O contrato plurilateral suscita efeitos em distintas relações jurídicas que envolvem vários sujeitos. 
[...] 
A análise da estrutura dos contratos revela que alguns geram obrigações recíprocas, enquanto 
outros criam obrigações unicamente para uma das partes. São situações que surgem, exigindo 
tratamento diverso. 
Antes de os distinguiu, cumpre dar o significado técnico dos termos, para prevenir confusões ou 
equívocos. Os qualificativos unilateral e bilateral empregam-se para diferenciar os negócios 
jurídicos, assim na formação como nos efeitos. Sob o ponto de vista da formação, negócio 
jurídico unilateral é o que decorre fundamentalmente da declaração da vontade de uma só 
pessoa, e bilateral o que se constitui mediante concurso de vontades. 
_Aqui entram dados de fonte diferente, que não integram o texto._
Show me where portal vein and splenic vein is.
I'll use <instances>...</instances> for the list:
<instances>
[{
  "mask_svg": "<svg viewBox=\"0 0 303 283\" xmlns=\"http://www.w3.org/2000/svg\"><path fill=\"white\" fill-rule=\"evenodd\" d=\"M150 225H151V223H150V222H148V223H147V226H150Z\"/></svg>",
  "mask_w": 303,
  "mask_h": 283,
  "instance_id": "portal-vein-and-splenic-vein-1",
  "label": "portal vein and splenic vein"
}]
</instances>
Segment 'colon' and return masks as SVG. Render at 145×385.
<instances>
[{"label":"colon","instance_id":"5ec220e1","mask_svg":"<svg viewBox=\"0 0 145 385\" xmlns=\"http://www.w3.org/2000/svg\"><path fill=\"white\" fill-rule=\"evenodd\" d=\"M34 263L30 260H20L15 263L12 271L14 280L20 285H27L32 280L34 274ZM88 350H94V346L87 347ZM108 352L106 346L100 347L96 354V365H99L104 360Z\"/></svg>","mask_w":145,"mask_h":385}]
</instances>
O contrato é o negócio jurídico formado mediante concurso de vontades. O contrato é o negócio 
jurídico bilateral por excelência. Todo contrato, com efeito, é, por definição, negócio bilateral, 
visto que supõe declarações coincidentes de vontades. 
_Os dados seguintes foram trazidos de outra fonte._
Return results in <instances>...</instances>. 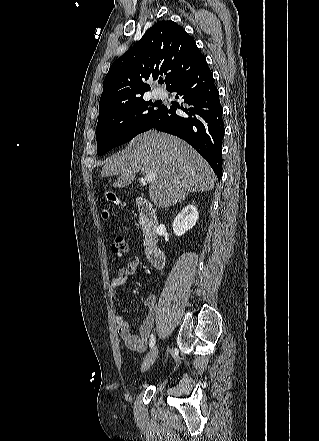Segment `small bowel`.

Considerado, pois, no momento de sua formação, seria contrassenso falar-se em contrato 
unilateral, mas, levando-se em conta os efeitos que esse negócio jurídico bilateral produz, verifica-
se que ora cria obrigações para as duas partes, ora para uma só. 
Então, sob esse aspecto, se denomina bilateral no primeiro caso, e unilateral no segundo, porque 
ali as obrigações nasceram nos dois lados e aqui num só. [...] 
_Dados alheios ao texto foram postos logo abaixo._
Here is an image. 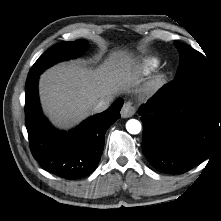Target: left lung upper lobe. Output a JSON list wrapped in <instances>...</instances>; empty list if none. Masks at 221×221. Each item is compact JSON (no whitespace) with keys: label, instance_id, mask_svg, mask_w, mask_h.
Instances as JSON below:
<instances>
[{"label":"left lung upper lobe","instance_id":"obj_1","mask_svg":"<svg viewBox=\"0 0 221 221\" xmlns=\"http://www.w3.org/2000/svg\"><path fill=\"white\" fill-rule=\"evenodd\" d=\"M180 55L175 79L198 77L221 89V79L211 68L208 60L198 51L181 42H174Z\"/></svg>","mask_w":221,"mask_h":221}]
</instances>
O contrato é unilateral se, no momento em que se forma, origina obrigação, tão somente, para uma 
das partes - ex uno latere. A outra parte não se obriga. O peso do contrato é todo de um lado, os 
efeitos são somente passivos de um lado, e somente ativos de outro. 
Nos contratos bilaterais as duas partes ocupam, simultaneamente, a dupla posição de credor e 
devedor. Cada qual tem direitos e obrigações. 
O acordo de vontades entre as partes é a essência do fenômeno contratual. Desse modo, é sempre um 
negócio jurídico bilateral ou plurilateral, com respeito à sua formação (bilateralidade do consentimento). 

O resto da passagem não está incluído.